Reassessing the Neolithic

24 September 2013

Current World Archaeology 61 also has a piece by Prof Bill Finlayson, on the Levant. Just ten years ago the consensus view was dominated by some big names and the view of the Neolithic was untrammelled by doubt. There was a clear succession from hunter gatherer to farmer – a view perpetuated on archaeology and history by social evolutionary theories (in the classroom). Now, as archaeological research has expanded and is not entirely eurocentric in outlook, the understanding of the processes has opened the drawbridge and the Neolithic revolution is being looked in a more realistic manner rather than in the idealogical lense that outdated theories dictated. The Late Pleistocene and early Holocene are being looked at afresh – and this will eventually impact on our understanding of the Late Palaeolithic cultures as a whole. The idea of the spread of farmers from a small core zone is no longer tenable. There was an effloresence of change and innovation across SW Asia (the Fertile Crescent) goping back as early as 20,000 years ago (at least). It is now realised there was a very long period of polyphetic cultivation of wild plants as well as a very long history of the management of wild herds of animals. The research, up to now, has been been confined to the Levant and Anatolia, but the same kind of thing is self evident in Europe, the Americas, East Asia (and greater Asia) and even in Africa south of the Sahara.

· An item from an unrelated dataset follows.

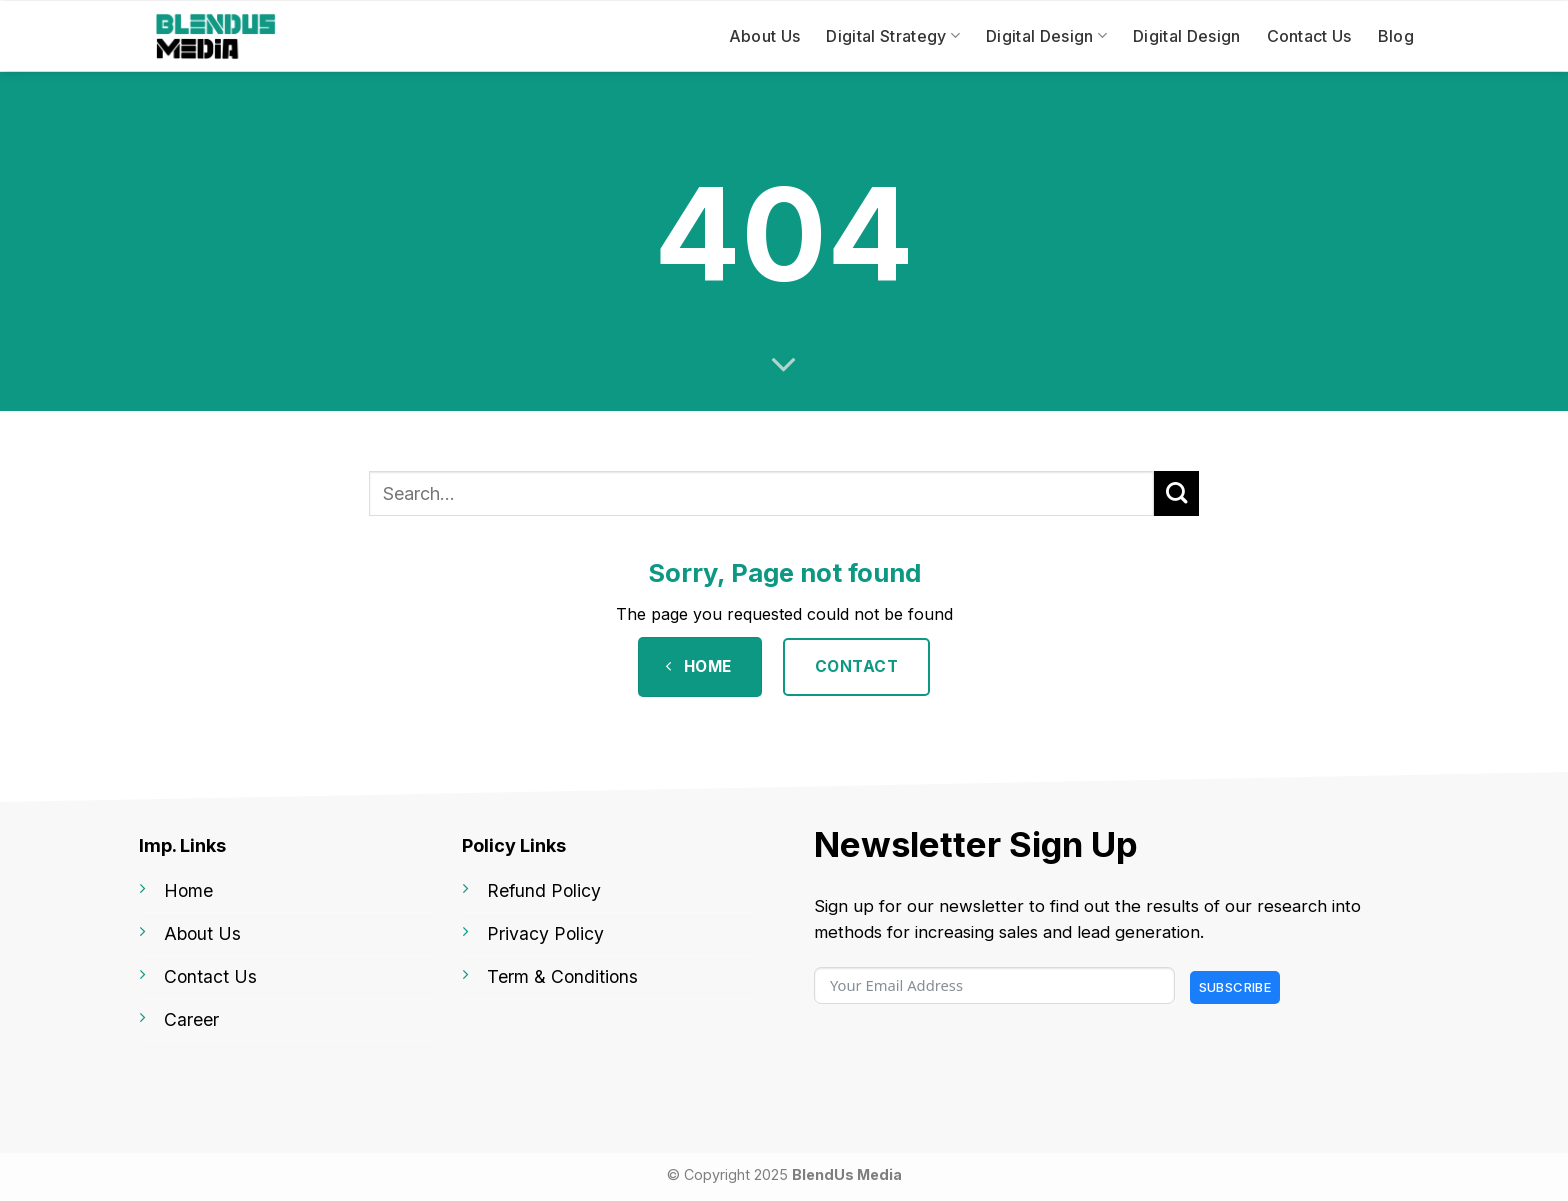 This screenshot has height=1201, width=1568. Describe the element at coordinates (545, 933) in the screenshot. I see `Privacy Policy` at that location.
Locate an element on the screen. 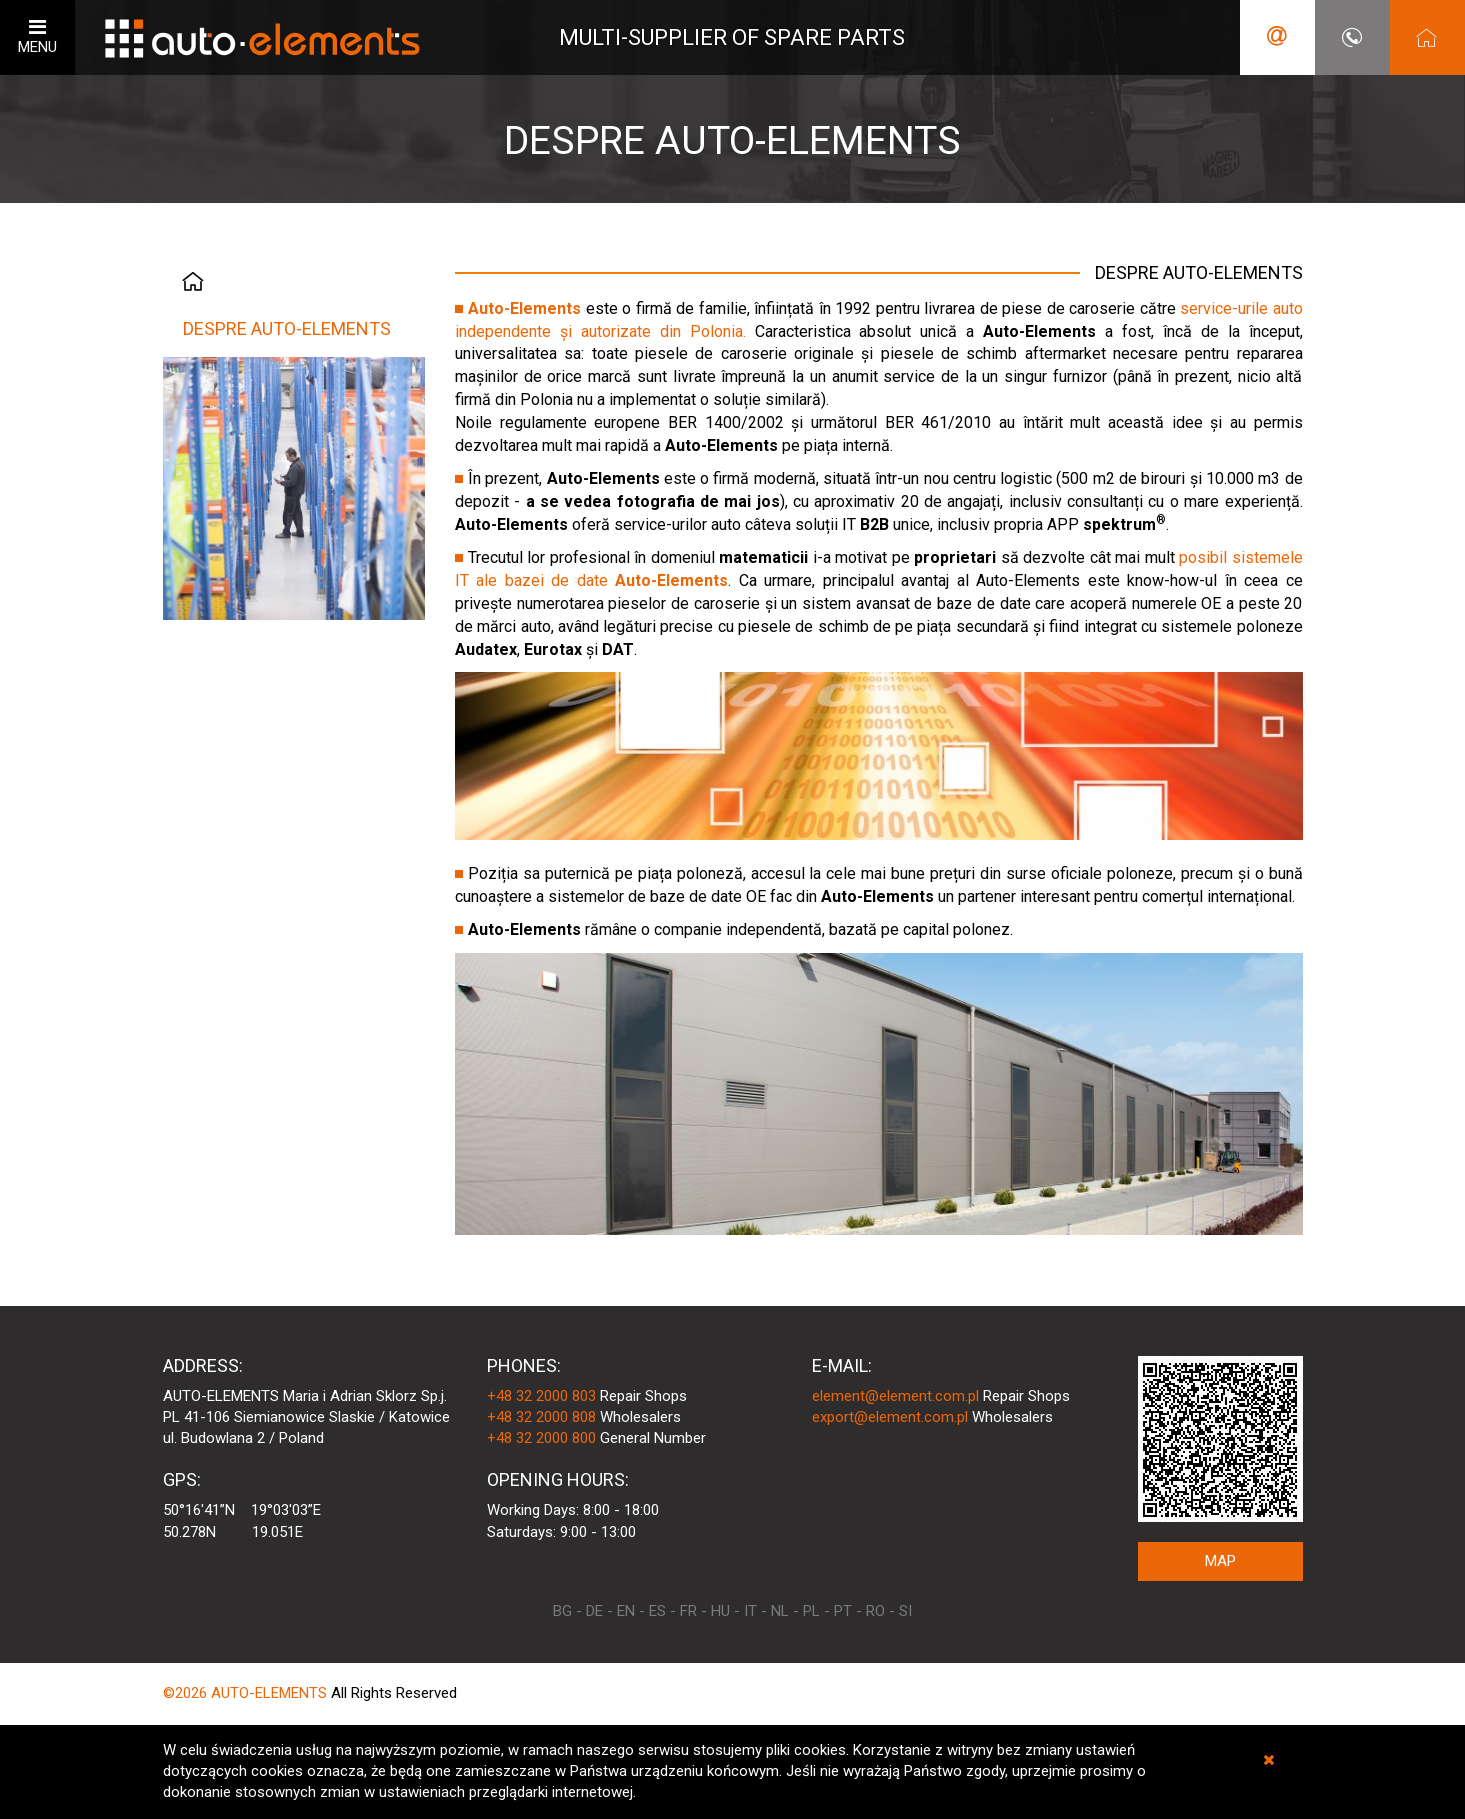  element@element.com.pl is located at coordinates (895, 1396).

It was a world wide phenomenon whether we are talking about the predecessors of the people that came to inhabit the Nile Valley, the proto-Maya (and semi cultivation of forest) or even the British Isles (Mesolithic management of red deer and the deliberate encouragement of hazel – for its wood as much as its nuts). Finlayson is optimistic. He says the next ten years promise to be exciting – with the publication of ongoing research and the use of stable isotope analysis. We are now in an intellectually stimulating phase of research, a reassessment of human history. An interesting observation to make that seems to show that scientists that become boxed in by boundaries that are self inflicted or imposed by others, as an ideology or otherwise, can be amazingly prolific once released from them. Climate scientists should take notice – but probably won't.